Relearning Rest as a Relationship, Not a Reward
This reflection is part of The Unscripted Self: Notes from the Interior, a series of honest essays about living without the script, choosing presence over performance, and staying close to what’s real.
For most of us, rest is treated like
dessert, sweet, but optional, something you only get after you've done the hard
work, after you’ve ticked off the list, answered every message, fought your
internal guilt into silence. Only then, maybe, you can collapse on the couch
and call it rest.
We don’t often talk about the fact
that many of us have internalized a kind of moral hierarchy of rest. The more
burnt out you are, the more permission you’ve earned. We’ve been conditioned to
see rest as a prize at the end of some invisible race. But real rest, deep,
unprovable, unscheduled rest isn’t about stepping off the track. It’s about
realizing you were never meant to live on one. It’s not the break from your
life but it’s the soil that sustains it.
And here’s where it gets uncomfortable. Most
of us know how to work know how to strive, but rest is a language we
forget the moment crisis subsides. When the urgency lifts, so does our
perceived right to slow down. We immediately rush to fill the space because
rest doesn’t always feel productive. It doesn’t always come with metrics or
results or visible transformation, and in a culture that has taught us to fear
invisibility, rest can feel like failure or falling behind, but tut that’s a
lie we’ve inherited.
True rest is participatory. It asks us
to be in relationship with ourselves in a way that is ongoing and nuanced. Not
every ache needs to be earned. Not every pause needs to be explained. Rest
isn’t about weakness, nor is it about indulgence. It is about rhythm, about
knowing when to lean in and when to pull back, and about trusting that
maintenance is not mediocrity.
Most of us have been taught to
associate rest with laziness, but laziness and depletion are not the same
thing. One comes from avoidance, the other from overextension, and ironically,
many of us confuse the two because we wait too long to rest, until it begins to
resemble collapse. So how do you tell the difference?

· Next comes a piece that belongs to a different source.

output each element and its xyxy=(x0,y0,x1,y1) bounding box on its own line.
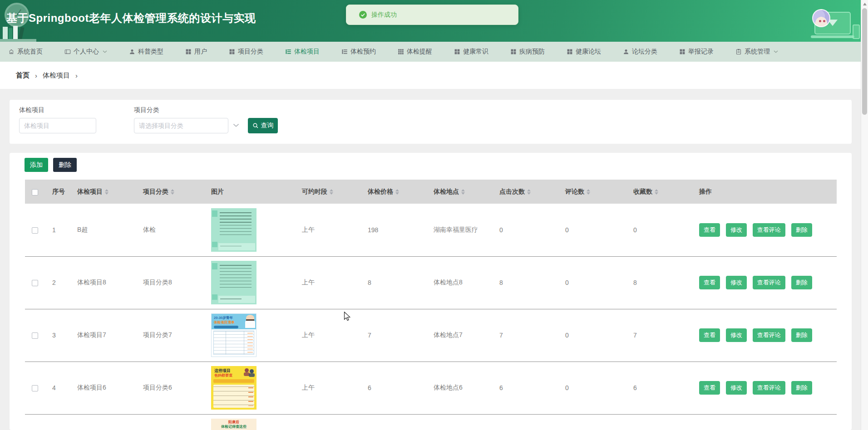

The answer isn't always clear-cut.
Sometimes rest is resistance, recovery, and reckoning. Sometimes it’s simply
the body asking for a rhythm that doesn’t match the noise outside. The truth is
you often know the difference, not with logic, but with the way your shoulders
sit when you say yes, with how quickly your breath returns to you when you let
yourself pause.
Rest is not the thing that comes after
you matter; it's the thing that reminds you that you already do. You don’t have
to be exhausted to be worthy of a break. You don’t need to wait for life to
give you permission to care for yourself. That permission was never external to
begin with.
So what would it mean to treat rest as
a relationship and not a transaction, not a bargaining chip, not a guilt-laden
reward, but a daily practice of tuning in? To relearn rest is to trust
that tending to your inner world is not a detour, to trust that presence is
progress, that silence at times can be strategy, and that sitting with yourself
doesn’t mean sitting still in life but anchoring deeply enough to move without
losing who you are.
If you’re waiting for the perfect
moment to earn rest, it may never come, but if you’re willing to step into rest
now as you are, it will meet you with wholeness.
These
are reflections from the quiet, ongoing work of staying honest with yourself.